[Exercise prompt]
An identical copy of all the entries is the required result.

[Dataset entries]
════════
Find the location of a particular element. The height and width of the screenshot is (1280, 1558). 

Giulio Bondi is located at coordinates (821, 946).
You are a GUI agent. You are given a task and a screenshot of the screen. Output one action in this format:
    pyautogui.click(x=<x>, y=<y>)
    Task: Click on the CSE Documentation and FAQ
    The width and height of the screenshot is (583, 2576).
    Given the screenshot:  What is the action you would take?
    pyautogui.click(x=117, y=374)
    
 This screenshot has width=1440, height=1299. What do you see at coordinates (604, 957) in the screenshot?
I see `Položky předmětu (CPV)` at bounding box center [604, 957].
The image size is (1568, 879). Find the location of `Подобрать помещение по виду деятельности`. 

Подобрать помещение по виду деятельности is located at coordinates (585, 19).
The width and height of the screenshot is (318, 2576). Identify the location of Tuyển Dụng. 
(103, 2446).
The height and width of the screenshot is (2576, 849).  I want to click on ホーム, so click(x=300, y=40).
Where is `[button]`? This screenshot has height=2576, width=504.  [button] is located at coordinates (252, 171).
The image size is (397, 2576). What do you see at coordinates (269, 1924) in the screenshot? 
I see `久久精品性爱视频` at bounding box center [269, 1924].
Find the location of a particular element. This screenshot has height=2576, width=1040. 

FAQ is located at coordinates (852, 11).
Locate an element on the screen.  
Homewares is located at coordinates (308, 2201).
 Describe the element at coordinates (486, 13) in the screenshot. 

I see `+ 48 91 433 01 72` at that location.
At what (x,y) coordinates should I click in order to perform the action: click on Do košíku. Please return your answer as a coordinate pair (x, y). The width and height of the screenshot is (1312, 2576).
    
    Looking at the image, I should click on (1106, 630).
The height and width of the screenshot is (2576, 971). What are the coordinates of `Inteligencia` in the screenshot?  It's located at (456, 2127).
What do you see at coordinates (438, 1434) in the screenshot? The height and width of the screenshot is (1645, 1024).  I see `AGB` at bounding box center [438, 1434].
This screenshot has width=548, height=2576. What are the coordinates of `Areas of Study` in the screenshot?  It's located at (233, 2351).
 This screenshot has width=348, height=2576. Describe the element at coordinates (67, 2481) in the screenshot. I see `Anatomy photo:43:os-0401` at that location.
════════
[Solution to this exercise]
Find the location of a particular element. The height and width of the screenshot is (1280, 1558). 

Giulio Bondi is located at coordinates (821, 946).
You are a GUI agent. You are given a task and a screenshot of the screen. Output one action in this format:
    pyautogui.click(x=<x>, y=<y>)
    Task: Click on the CSE Documentation and FAQ
    The width and height of the screenshot is (583, 2576).
    Given the screenshot:  What is the action you would take?
    pyautogui.click(x=117, y=374)
    
 This screenshot has width=1440, height=1299. What do you see at coordinates (604, 957) in the screenshot?
I see `Položky předmětu (CPV)` at bounding box center [604, 957].
The image size is (1568, 879). Find the location of `Подобрать помещение по виду деятельности`. 

Подобрать помещение по виду деятельности is located at coordinates (585, 19).
The width and height of the screenshot is (318, 2576). Identify the location of Tuyển Dụng. 
(103, 2446).
The height and width of the screenshot is (2576, 849).  I want to click on ホーム, so click(x=300, y=40).
Where is `[button]`? This screenshot has height=2576, width=504.  [button] is located at coordinates (252, 171).
The image size is (397, 2576). What do you see at coordinates (269, 1924) in the screenshot? 
I see `久久精品性爱视频` at bounding box center [269, 1924].
Find the location of a particular element. This screenshot has height=2576, width=1040. 

FAQ is located at coordinates (852, 11).
Locate an element on the screen.  
Homewares is located at coordinates (308, 2201).
 Describe the element at coordinates (486, 13) in the screenshot. 

I see `+ 48 91 433 01 72` at that location.
At what (x,y) coordinates should I click in order to perform the action: click on Do košíku. Please return your answer as a coordinate pair (x, y). The width and height of the screenshot is (1312, 2576).
    
    Looking at the image, I should click on (1106, 630).
The height and width of the screenshot is (2576, 971). What are the coordinates of `Inteligencia` in the screenshot?  It's located at (456, 2127).
What do you see at coordinates (438, 1434) in the screenshot? The height and width of the screenshot is (1645, 1024).  I see `AGB` at bounding box center [438, 1434].
This screenshot has width=548, height=2576. What are the coordinates of `Areas of Study` in the screenshot?  It's located at (233, 2351).
 This screenshot has width=348, height=2576. Describe the element at coordinates (67, 2481) in the screenshot. I see `Anatomy photo:43:os-0401` at that location.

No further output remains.